A combination photo of England's James Anderson (L) and Ravindra Jadeja during the first Test at Trent Bridge in Nottingham, central England. (AFP Photo)
It's all right to take a stand in support of your teammate, but sometimes it can be smart to avoid confrontation. This could be a lesson the Indian management learnt in England.
As the experts look back at how dramatically the fortunes changed in the series, where India led 1-0 after the first two Tests before losing 1-3, they can't help but look at the Ravindra Jadeja-James Anderson row as the turning point.
Read: Row with Jadeja helped channel my anger, says Anderson
Once the controversy gained heat, England and India were two different sides. So confident till the Lord's Test, India were reduced to stuttering rubble after the verdict was out at Southampton. On the other hand, England just went from strength to strength.
"I still question the wisdom of the India captain, with a very inexperienced team, to continue to pursue the Jadeja-Anderson issue. Dhoni says the focus didn't shift, but obviously, it had a lot of effect on the team because they were two different teams, from the first two Tests to the last three. You don't recognise India at all," former England opener Mark Butcher told HT on the sidelines of the fifth Test played at his homeground, The Oval.
"The focus really from everybody in India should have been: we have England on the canvas let's knock them out. But that was not the message coming out between Lord's and Southampton. It was all about court cases, it was all about appeals, it was all about the ICC and what they are going to do. I am not saying one side was right or one side was wrong. But in terms of cricket, it was irrelevant," said Butcher.
India captain MS Dhoni and coach Duncan Fletcher were determined to pursue the charge against Anderson. While India had valid reasons to feel aggrieved, they seemed to have faltered in ensuring that the off field issues didn't affect the focus of the team.
The incident, which should have acted as motivation, proved to be a distraction. It was in many ways similar to what happened at Sydney in 2007-08 after the Harbhajan Singh-Andrew Symonds spat. The senior players Anil Kumble, Sachin Tendulkar and Rahul Dravid had then turned it around to motivate the team which led to the historic win at Perth.
India's planning and performance for the Old Trafford Test was poor. The decision to bat in seaming conditions defied logic and the batsmen proved sitting ducks for Anderson and Stuart Broad. Reduced to eight for four, the team never recovered and lost in two and a half days.
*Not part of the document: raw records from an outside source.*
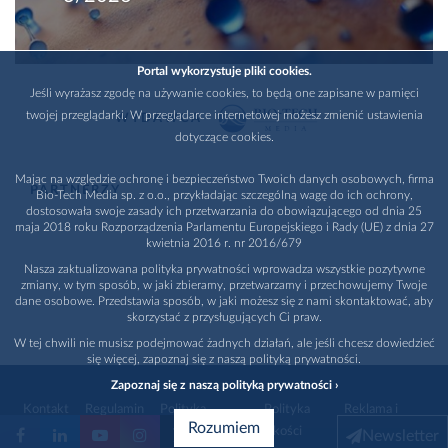
Portal wykorzystuje pliki cookies.
Jeśli wyrażasz zgodę na używanie cookies, to będą one zapisane w pamięci
twojej przeglądarki. W przeglądarce internetowej możesz zmienić ustawienia
WYDAWCA
dotyczące cookies.
Mając na względzie ochronę i bezpieczeństwo Twoich danych osobowych, firma
PARTNERZY
Bio-Tech Media sp. z o.o., przykładając szczególną wagę do ich ochrony,
dostosowała swoje zasady ich przetwarzania do obowiązującego od dnia 25
maja 2018 roku Rozporządzenia Parlamentu Europejskiego i Rady (UE) z dnia 27
kwietnia 2016 r. nr 2016/679
Nasza zaktualizowana polityka prywatności wprowadza wszystkie pozytywne
zmiany, w tym sposób, w jaki zbieramy, przetwarzamy i przechowujemy Twoje
dane osobowe. Przedstawia sposób, w jaki możesz się z nami skontaktować, aby
skorzystać z przysługujących Ci praw.
W tej chwili nie musisz podejmować żadnych działań, ale jeśli chcesz dowiedzieć
się więcej, zapoznaj się z naszą polityką prywatności.
Zapoznaj się z naszą polityką prywatności ›
Kontakt
Regulamin
Polityka
Polityka
Reklama i
Rozumiem
prywatności
jakości
promocja
Newsletter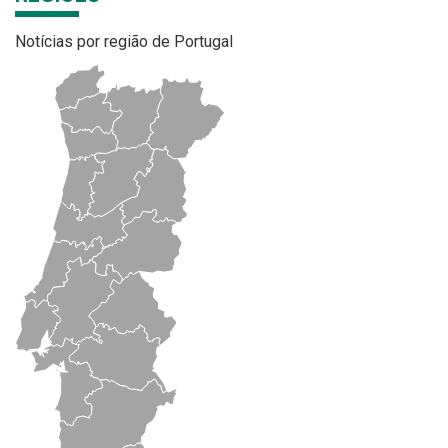
Notícias por região de Portugal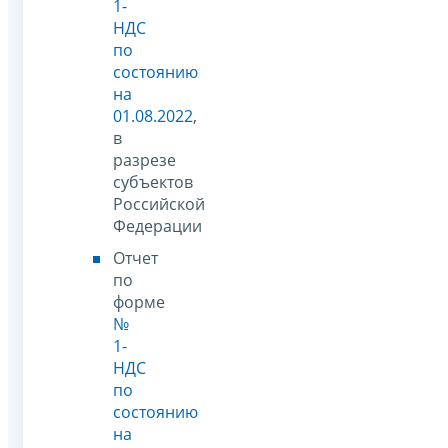
1-
НДС
по
состоянию
на
01.08.2022
,
в
разрезе
субъектов
Российской
Федерации
Отчет
по
форме
№
1-
НДС
по
состоянию
на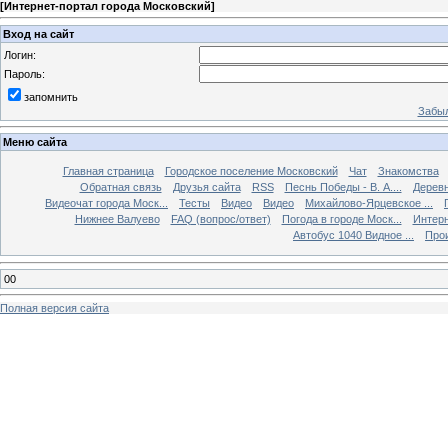
[
Интернет-портал города Московский
]
Вход на сайт
Логин:
Пароль:
запомнить
Забыл
Меню сайта
Главная страница
Городское поселение Московский
Чат
Знакомства
Обратная связь
Друзья сайта
RSS
Песнь Победы - В. А....
Дерев
Видеочат города Моск...
Тесты
Видео
Видео
Михайлово-Ярцевское ...
Нижнее Валуево
FAQ (вопрос/ответ)
Погода в городе Моск...
Интерн
Автобус 1040 Видное ...
Прои
00
Полная версия сайта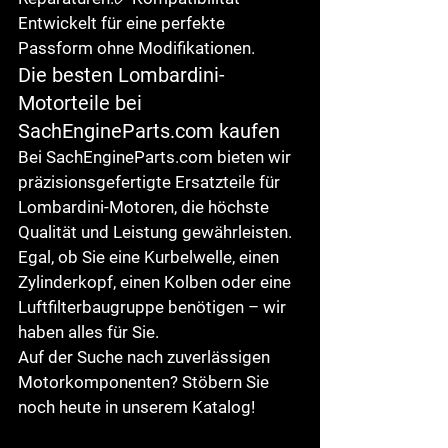
Entwickelt für eine perfekte 
Passform ohne Modifikationen.
Die besten Lombardini-
Motorteile bei 
SachEngineParts.com kaufen
Bei 
SachEngineParts.com
 bieten wir 
präzisionsgefertigte Ersatzteile
 für 
Lombardini-Motoren, die höchste 
Qualität und Leistung gewährleisten. 
Egal, ob Sie eine 
Kurbelwelle, einen 
Zylinderkopf, einen Kolben oder eine 
Luftfilterbaugruppe
 benötigen – wir 
haben alles für Sie.
Auf der Suche nach zuverlässigen 
Motorkomponenten? Stöbern Sie 
noch heute in unserem Katalog!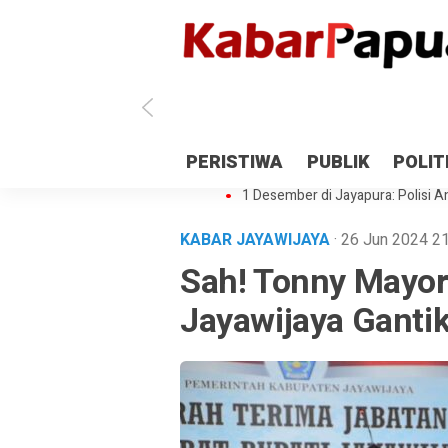
Antisipasi 1 Desember, TNI Polri 
PERISTIWA
PUBLIK
POLIT
Gedung Perpustakaan SMPN 5 Se
1 Desember di Jayapura: Polisi Am
KABAR JAYAWIJAYA
· 26 Jun 2024
21
Sah! Tonny Mayor 
Jayawijaya Gant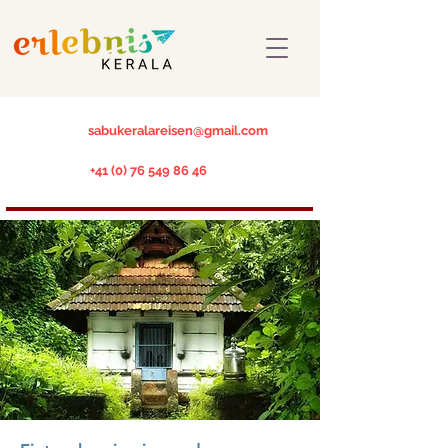
sabukeralareisen@gmail.com
+41 (0) 76 549 86 46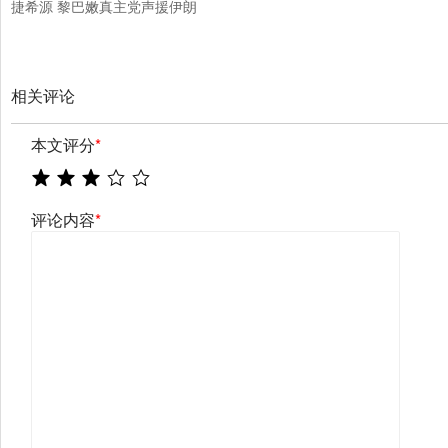
捷希源 黎巴嫩真主党声援伊朗
相关评论
本文评分
*
评论内容
*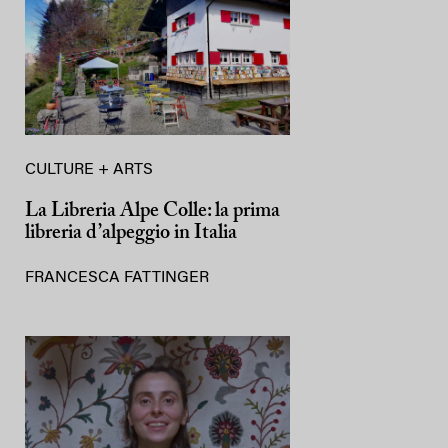
CULTURE + ARTS
La Libreria Alpe Colle: la prima
libreria d’alpeggio in Italia
FRANCESCA FATTINGER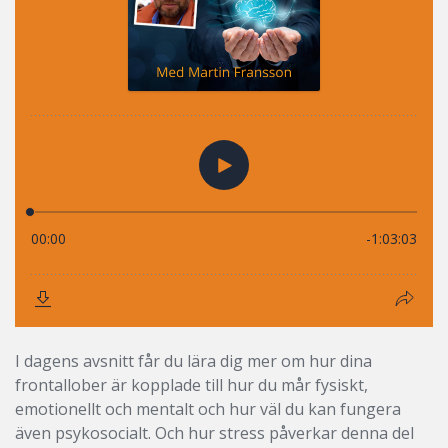
I dagens avsnitt får du lära dig mer om hur dina
frontallober är kopplade till hur du mår fysiskt,
emotionellt och mentalt och hur väl du kan fungera
även psykosocialt. Och hur stress påverkar denna del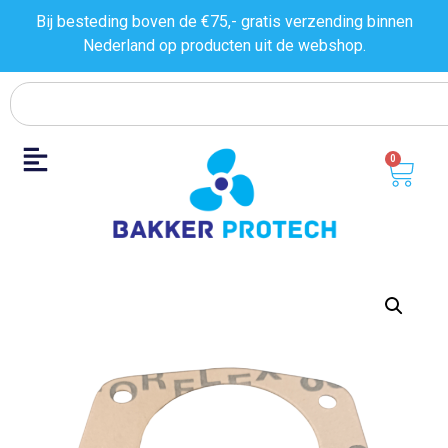
Bij besteding boven de €75,- gratis verzending binnen
Nederland op producten uit de
webshop.
0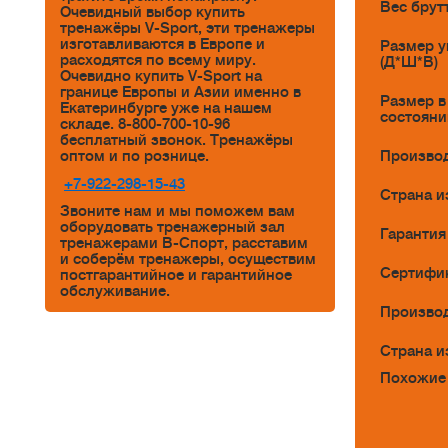
Вес брутт
Очевидный выбор купить
тренажёры V-Sport, эти тренажеры
изготавливаются в Европе и
Размер у
расходятся по всему миру.
(Д*Ш*В)
Очевидно купить V-Sport на
границе Европы и Азии именно в
Размер в
Екатеринбурге уже на нашем
состояни
складе. 8-800-700-10-96
бесплатный звонок. Тренажёры
Произво
оптом и по рознице.
+7-922-298-15-43
Страна и
Звоните нам и мы поможем вам
оборудовать тренажерный зал
Гарантия
тренажерами В-Спорт, расставим
и соберём тренажеры, осуществим
Сертифи
постгарантийное и гарантийное
обслуживание.
Произво
Страна и
Похожие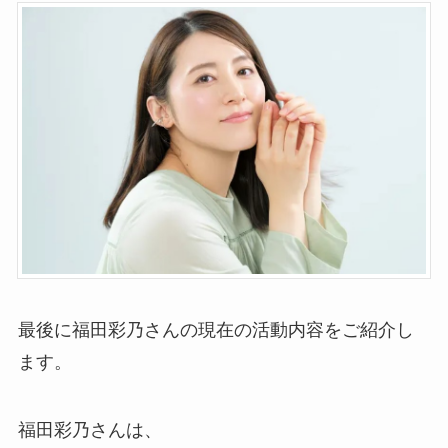
最後に福田彩乃さんの現在の活動内容をご紹介し
ます。
福田彩乃さんは、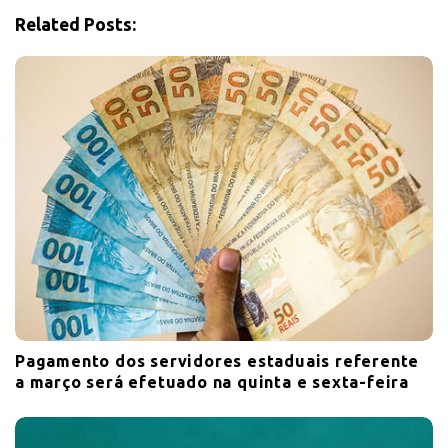
i
Related Posts:
o
n
Pagamento dos servidores estaduais referente
a março será efetuado na quinta e sexta-feira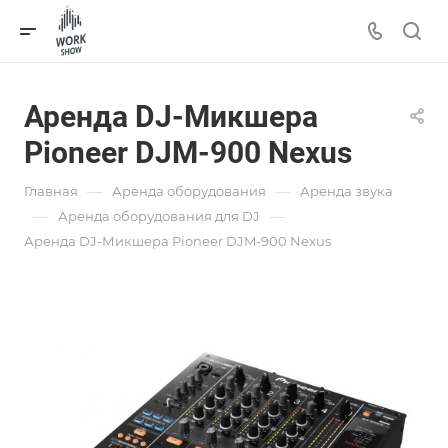
Аренда DJ-Микшера
Pioneer DJM-900 Nexus
—
—
Главная
Аренда оборудования
Аренда звука
—
—
Аренда оборудования для DJ
Аренда DJ-Микшера Pioneer DJM-900 Nexus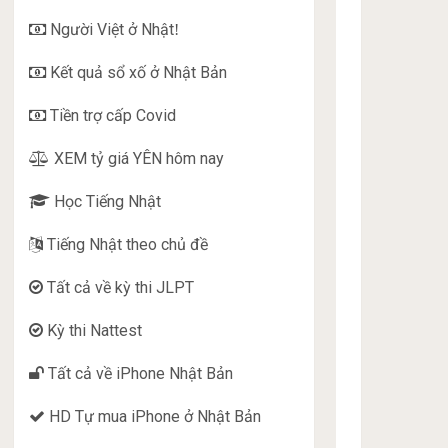
Người Việt ở Nhật
!
Kết quả sổ xố ở Nhật Bản
Tiền trợ cấp Covid
XEM tỷ giá YÊN hôm nay
Học Tiếng Nhật
Tiếng Nhật theo chủ đề
Tất cả về kỳ thi JLPT
Kỳ thi Nattest
Tất cả về iPhone Nhật Bản
HD Tự mua iPhone ở Nhật Bản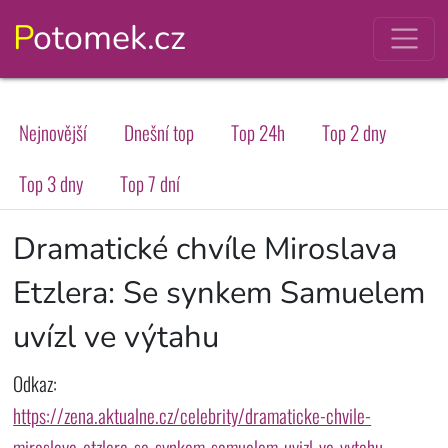
Potomek.cz
Nejnovější
Dnešní top
Top 24h
Top 2 dny
Top 3 dny
Top 7 dní
Dramatické chvíle Miroslava
Etzlera: Se synkem Samuelem
uvízl ve výtahu
Odkaz:
https://zena.aktualne.cz/celebrity/dramaticke-chvile-
miroslava-etzlera-se-synkem-samuelem-uvizl-ve-vytahu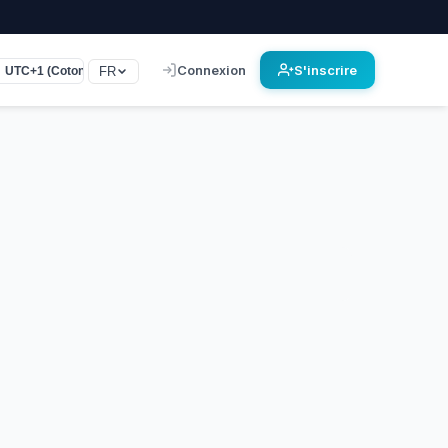
Connexion
S'inscrire
FR
UTC+1 (Cotonou, Lagos, Londres)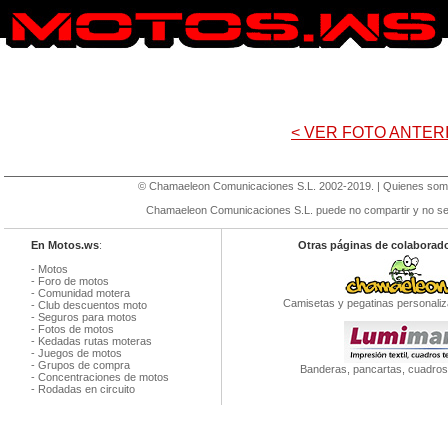
< VER FOTO ANTER
©
Chamaeleon Comunicaciones S.L
. 2002-2019. |
Quienes so
Chamaeleon Comunicaciones S.L. puede no compartir y no se r
En Motos.ws
:
Otras páginas de colaborad
-
Motos
-
Foro de motos
-
Comunidad motera
Camisetas y pegatinas personaliz
-
Club descuentos moto
-
Seguros para motos
-
Fotos de motos
-
Kedadas rutas moteras
-
Juegos de motos
-
Grupos de compra
Banderas, pancartas, cuadros 
-
Concentraciones de motos
-
Rodadas en circuito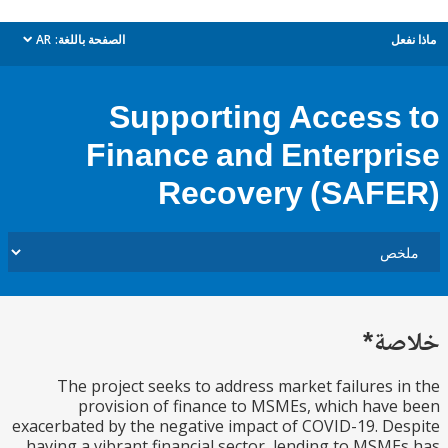
ل
الصفحة باللغة:
AR
dropdown
Supporting Access
Finance and Enterpr
Recovery (SAF
ة*
The project seeks to address market failures 
provision of finance to MSMEs, which hav
exacerbated by the negative impact of COVID-19. D
having a vibrant financial sector, lending to MSM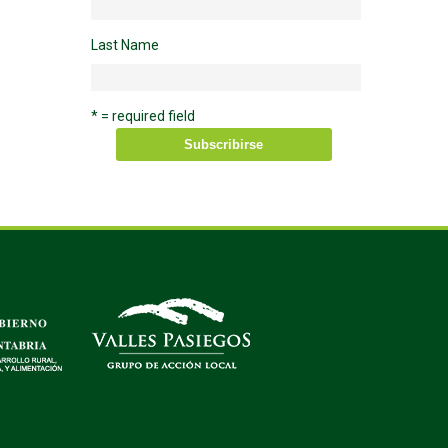
Last Name
* = required field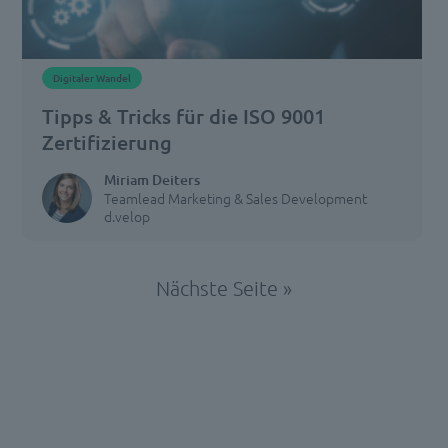
Digitaler Wandel
Tipps & Tricks für die ISO 9001
Zertifizierung
Miriam Deiters
Teamlead Marketing & Sales Development
d.velop
Nächste Seite »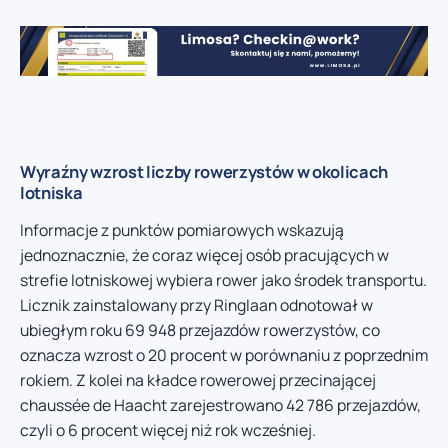
Wyraźny wzrost liczby rowerzystów w okolicach
lotniska
Informacje z punktów pomiarowych wskazują
jednoznacznie, że coraz więcej osób pracujących w
strefie lotniskowej wybiera rower jako środek transportu.
Licznik zainstalowany przy Ringlaan odnotował w
ubiegłym roku 69 948 przejazdów rowerzystów, co
oznacza wzrost o 20 procent w porównaniu z poprzednim
rokiem. Z kolei na kładce rowerowej przecinającej
chaussée de Haacht zarejestrowano 42 786 przejazdów,
czyli o 6 procent więcej niż rok wcześniej.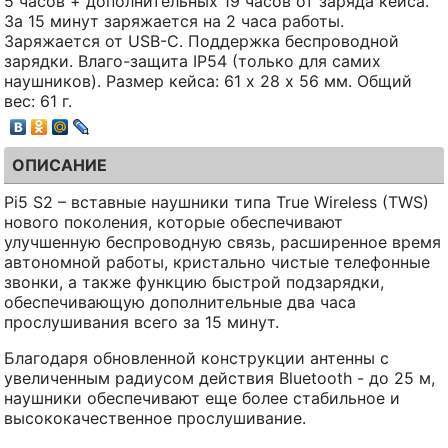
5 часов + дополнительных 19 часов от заряда кейса.
За 15 минут заряжается на 2 часа работы.
Заряжается от USB-C. Поддержка беспроводной
зарядки. Влаго-защита IP54 (только для самих
наушников). Размер кейса: 61 х 28 х 56 мм. Общий
вес: 61 г.
ОПИСАНИЕ
Pi5 S2 – вставные наушники типа True Wireless (TWS)
нового поколения, которые обеспечивают
улучшенную беспроводную связь, расширенное время
автономной работы, кристально чистые телефонные
звонки, а также функцию быстрой подзарядки,
обеспечивающую дополнительные два часа
прослушивания всего за 15 минут.
Благодаря обновленной конструкции антенны с
увеличенным радиусом действия Bluetooth - до 25 м,
наушники обеспечивают еще более стабильное и
высококачественное прослушивание.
Apart from the injury to Ishant Sharma, what hurt India the most was the dip in performance of in-form players - Murali Vijay, Ajinkya Rahane and Bhuvneshwar Kumar.
At The Oval, it was a repeat of the same script.
It was as if Anderson had gone into the India batsmen's psyche. He was at his best in the final three Tests and ended the series with 25 wickets at an average of 20.60 to be named Man of the Series.
He revealed to be inspired by the controversy: "At Southampton, when the stuff was going on around before and after the game, we were so focused on winning that game, and since then we've not let India back into the series," he said.